During COVID, We Moved Out of Our Fishtown Rowhouse Into a Rural Farmhouse
After years of urban living, Antoinette Marie Johnson and Erik Oberholtzer found a happy medium on a farm halfway between New York and Philadelphia.
This story was featured as part of our “On the Move” series in the March issue of Philadelphia magazine. Read the stories of more locals who have made big moves here.
Antoinette Marie Johnson is a Philly girl with a love of cities. Erik Oberholtzer is a bicoastal chef with a love of authentic food. After years of urban living, they decided they needed a place where they could grow their own food — and chose a logical spot for it.
Where they came from: A renovated Fishtown rowhouse
Where they landed: A 1737 farmhouse just outside Princeton, purchased for $995,000
How they got there: When the two paired up in 2019, they left their respective cities and settled in New York. Then, in 2020, Oberholtzer suggested they relocate to Philly, where Johnson owned a home in Fishtown that she had bought and renovated in 2016. She had lots of connections here, and he was starting to make connections of his own. But several months in, they got the urge to move again.

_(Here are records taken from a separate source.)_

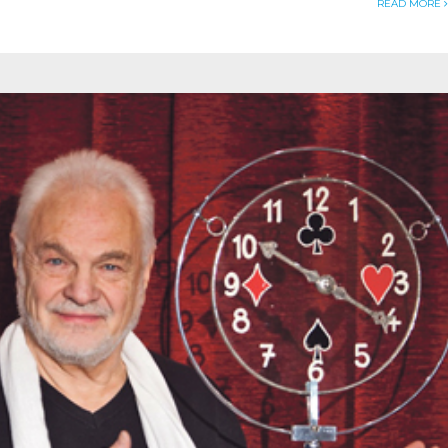
READ MORE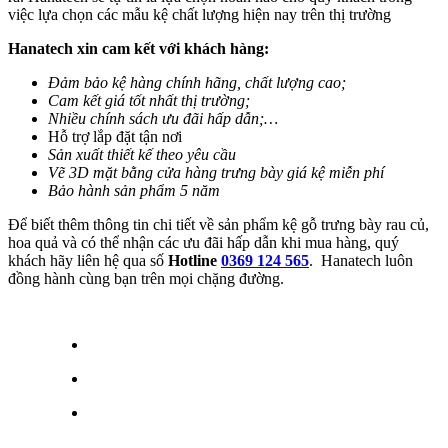
việc lựa chọn các mẫu kệ chất lượng hiện nay trên thị trường
Hanatech xin cam kết với khách hàng:
Đảm bảo kệ hàng chính hãng, chất lượng cao;
Cam kết giá tốt nhất thị trường;
Nhiều chính sách ưu đãi hấp dẫn;…
Hỗ trợ lắp đặt tận nơi
Sản xuất thiết kế theo yêu cầu
Vẽ 3D mặt bằng cửa hàng trưng bày giá kệ miễn phí
Bảo hành sản phẩm 5 năm
Để biết thêm thông tin chi tiết về sản phẩm kệ gỗ trưng bày rau củ,
hoa quả và có thể nhận các ưu đãi hấp dẫn khi mua hàng, quý
khách hãy liên hệ qua số
Hotline
0369 124 565
. Hanatech luôn
đồng hành cùng bạn trên mọi chặng đường.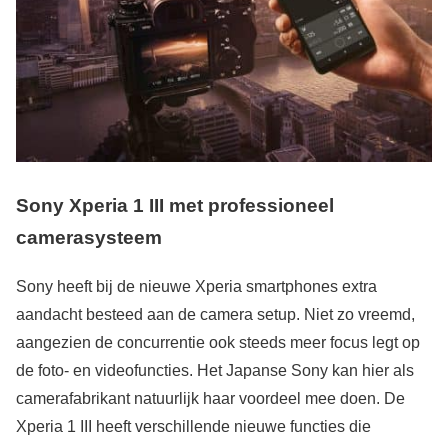
Sony Xperia 1 III met professioneel
camerasysteem
Sony heeft bij de nieuwe Xperia smartphones extra
aandacht besteed aan de camera setup. Niet zo vreemd,
aangezien de concurrentie ook steeds meer focus legt op
de foto- en videofuncties. Het Japanse Sony kan hier als
camerafabrikant natuurlijk haar voordeel mee doen. De
Xperia 1 III heeft verschillende nieuwe functies die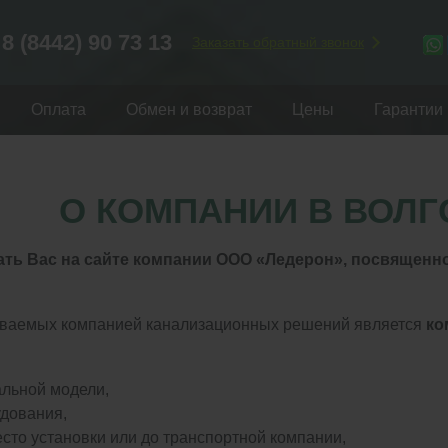
8 (8442) 90 73 13
Заказать обратный звонок
Оплата
Обмен и возврат
Цены
Гарантии
О КОМПАНИИ В ВОЛГ
ть Вас на сайте компании ООО «Ледерон», посвящен
аваемых компанией канализационных решений является
ко
льной модели,
дования,
сто установки или до транспортной компании,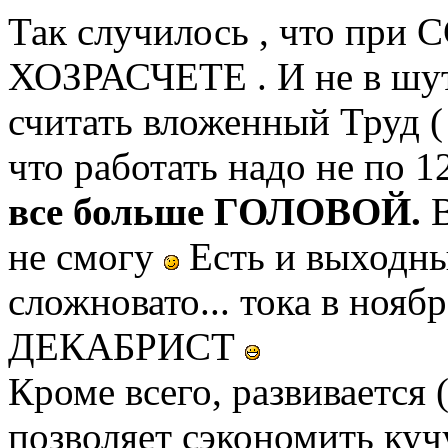
Так случилось , что при 
ХОЗРАСЧЕТЕ . И не в шут
считать вложенный Труд (
что работать надо не по 1
все больше ГОЛОВОЙ.
В
не смогу
Есть и выходные 
сложновато... тока в нояб
ДЕКАБРИСТ
Кроме всего, развивается 
позволяет сэкономить кучу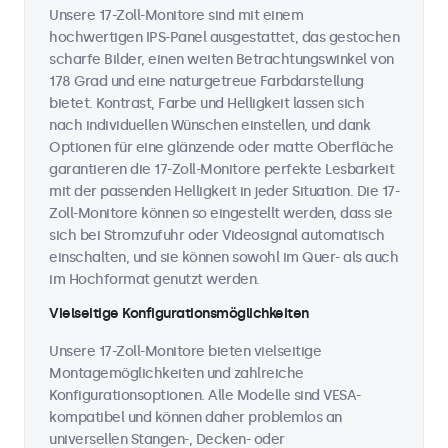
Unsere 17-Zoll-Monitore sind mit einem
hochwertigen IPS-Panel ausgestattet, das gestochen
scharfe Bilder, einen weiten Betrachtungswinkel von
178 Grad und eine naturgetreue Farbdarstellung
bietet. Kontrast, Farbe und Helligkeit lassen sich
nach individuellen Wünschen einstellen, und dank
Optionen für eine glänzende oder matte Oberfläche
garantieren die 17-Zoll-Monitore perfekte Lesbarkeit
mit der passenden Helligkeit in jeder Situation. Die 17-
Zoll-Monitore können so eingestellt werden, dass sie
sich bei Stromzufuhr oder Videosignal automatisch
einschalten, und sie können sowohl im Quer- als auch
im Hochformat genutzt werden.
Vielseitige Konfigurationsmöglichkeiten
Unsere 17-Zoll-Monitore bieten vielseitige
Montagemöglichkeiten und zahlreiche
Konfigurationsoptionen. Alle Modelle sind VESA-
kompatibel und können daher problemlos an
universellen Stangen-, Decken- oder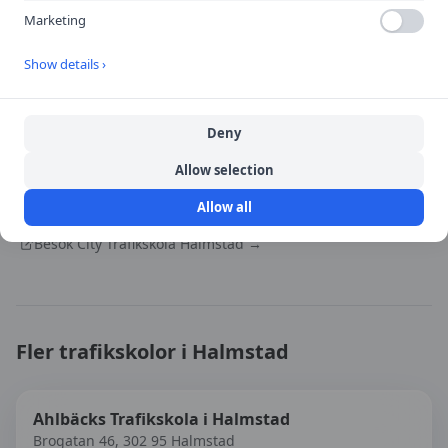
Marketing
Show details ›
Öppna i Google Maps
Deny
Källa:
portal
Allow selection
Senast uppdaterad:
2026-08-07
Allow all
Besök
City Trafikskola Halmstad
→
Fler trafikskolor i
Halmstad
Ahlbäcks Trafikskola i Halmstad
Brogatan 46, 302 95 Halmstad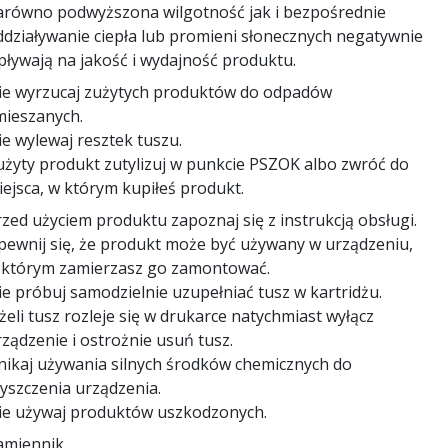
arówno podwyższona wilgotność jak i bezpośrednie
ddziaływanie ciepła lub promieni słonecznych negatywnie
pływają na jakość i wydajność produktu.
ie wyrzucaj zużytych produktów do odpadów
mieszanych.
e wylewaj resztek tuszu.
użyty produkt zutylizuj w punkcie PSZOK albo zwróć do
iejsca, w którym kupiłeś produkt.
zed użyciem produktu zapoznaj się z instrukcją obsługi.
pewnij się, że produkt może być używany w urządzeniu,
 którym zamierzasz go zamontować.
ie próbuj samodzielnie uzupełniać tusz w kartridżu.
żeli tusz rozleje się w drukarce natychmiast wyłącz
ządzenie i ostrożnie usuń tusz.
nikaj używania silnych środków chemicznych do
zyszczenia urządzenia.
ie używaj produktów uszkodzonych.
amiennik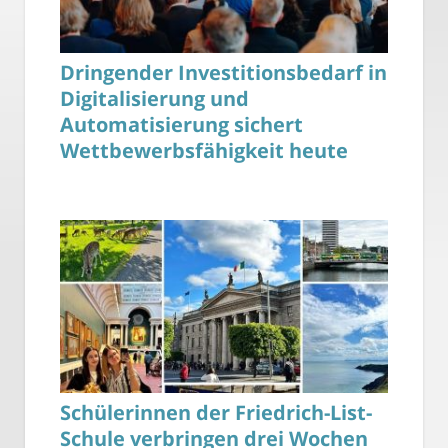
Dringender Investitionsbedarf in
Digitalisierung und
Automatisierung sichert
Wettbewerbsfähigkeit heute
Schülerinnen der Friedrich-List-
Schule verbringen drei Wochen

Oberholtzer has a brother who lives on a farm, and the couple was spending increasing amounts of time there, growing flowers and hemp. Johnson recognized that she needed to get out of Fishtown when, at a weekly meeting at her company, someone posed the question: “Where’s your unexpected joy coming from?”
“I realized that mine was coming when I was driving to the farm,” she says; it’s where she sourced flowers for her company’s floral business.
Why they chose to live where they live: The couple originally planned to buy a farm in Pennsylvania, but a visit to the Hortulus Farm in Wrightstown when it was up for sale got them thinking about New Jersey. They ended up buying Stone House Farm, on the Hopewell Township side of the Hopewell-Princeton line, for the same reason Princeton University is where it is: It’s equidistant to both Philadelphia and New York. Johnson and Oberholtzer will commute from here in opposite directions — she to her branding and production firm in Callowhill, he to his restaurant group in New York. “The proximity to the two cities plus the supportiveness of the surrounding community made it ideal,” says Oberholtzer. “I also think having two streams and a pond is nice.”
Biggest surprise: Even after factoring in New Jersey’s higher property taxes, they’re getting a really good deal on a much more spacious place than their first home together: They’re paying about $4,600 per month, including taxes, on a 2,200-square-foot house and the 11-acre farm surrounding it. In Brooklyn, Oberholtzer says, “We were paying $6,500 a month for a view of a brick wall and a razor fence.” (“But it was a nice place,” Johnson adds.)
Published as “From City Townhouse to Country Farmhouse” in the “On the Move” feature in the March 2021 issue of Philadelphia magazine.